Shox: No Turning Back – UK – 7″ [1980]
- No Turning Back
- Lying Here
Shox were a band that I only found out about many years [decades, actually] into my Jacqui Brookes fandom. I was wondering what Ms. Brookes had been up to outside of the solo album in her own name and singles as Intro [which were well and duly in the Record Cell]. It was over a dozen years ago when I saw that she had begun her recording career as a member of the synth trio Shox, who were among the first handful of singles released in early 1980 on the Axis label, which soon had to change their name due to an earlier label with that name. Under the gun, they changed it to 4AD and you know the rest of that story.
Once I investigated this band of course I saw that their single UK 7″ was rather pricey and when reading about them at the 4AD website, I was surprised to discover that I could buy a DL from the label of this one and wasted no time in doing so. As the music on it is worlds apart from what became the established 4AD “house sound” it was probably appropriate that it came out before they had settled on that branding.
This was bright and chipper synthpop with a motorik drumbox and whirring synths blending harmoniously while Ms. Brookes sang the ebullient lyrics. There was a drop in the middle eight where most of the synths pulled away for the beat to predominate. The bubbliness of it all put the “dour synthpop” cliché on its head, though the outro did feature a lowing bass synth riff adding a subtext of disquiet beneath the relentless cheeriness.

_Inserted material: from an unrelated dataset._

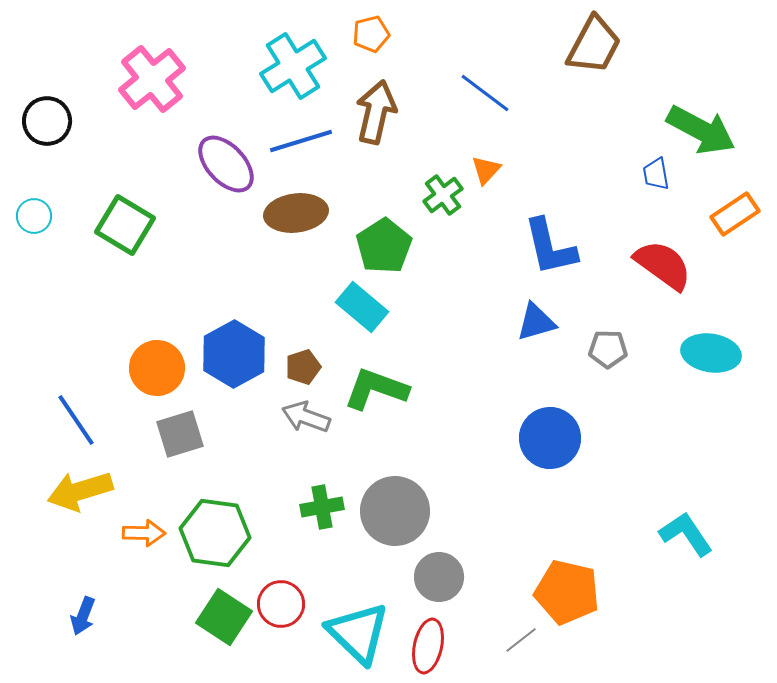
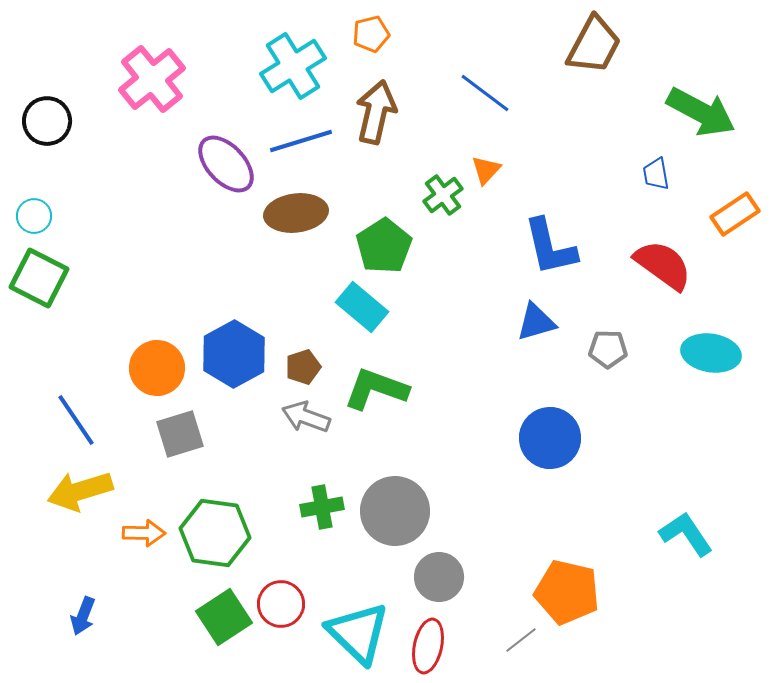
green arrow at (701, 130): moved 18 px up
green square at (125, 225): moved 86 px left, 53 px down; rotated 4 degrees counterclockwise
green square at (224, 617): rotated 24 degrees clockwise
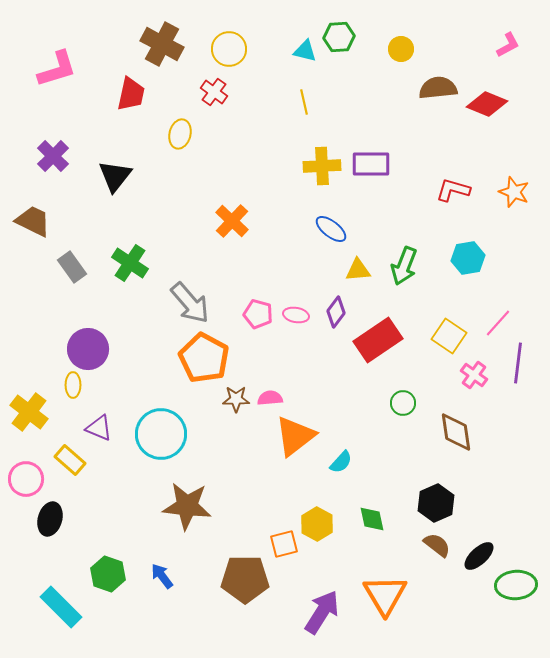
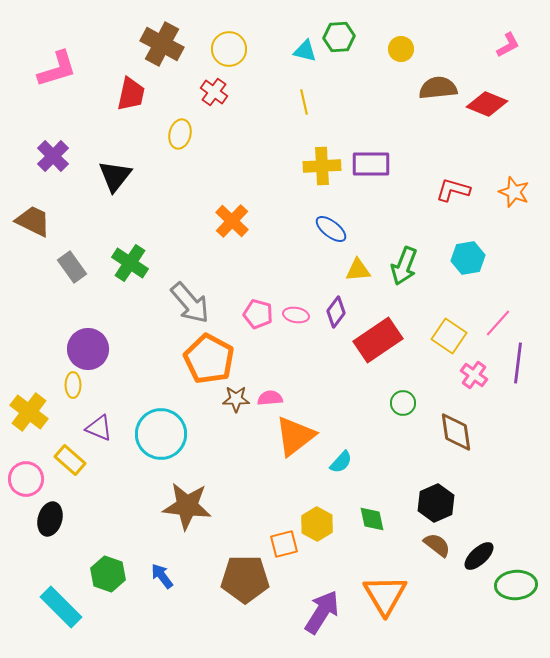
orange pentagon at (204, 358): moved 5 px right, 1 px down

The anxiety of a phone ringing on the fade also provided complexity for the under three minute popsong.
The B-side opened with Ms. Brookes saying “lying here” four times with a beatblast of white noise demarcating it all. Interestingly enough, “lying here” was also the first lyric in the A-side as well, but that was the only vocal of Ms. Brookes on this side of the record. John Pethers sang the vocals here over a lower BPM, lurching synthpop foundation.
The bouncy quality of the sound design reminded me of two other records to come; “Marcia Baila” by Les Rita Mitsouko and Berlin’s “World Of Smiles.” The drier lyrics here were a far more typical example of New Wave with lyrics calling out to “multicolored photographs” and “selections of identity.” The hard, slapping beat from the intro interjected occasionally to add depth to the rhythm box chugging through it all. And the wooshing lead synths were perhaps down to the post-Numan environment that records like this were reliant on for commercial oxygen.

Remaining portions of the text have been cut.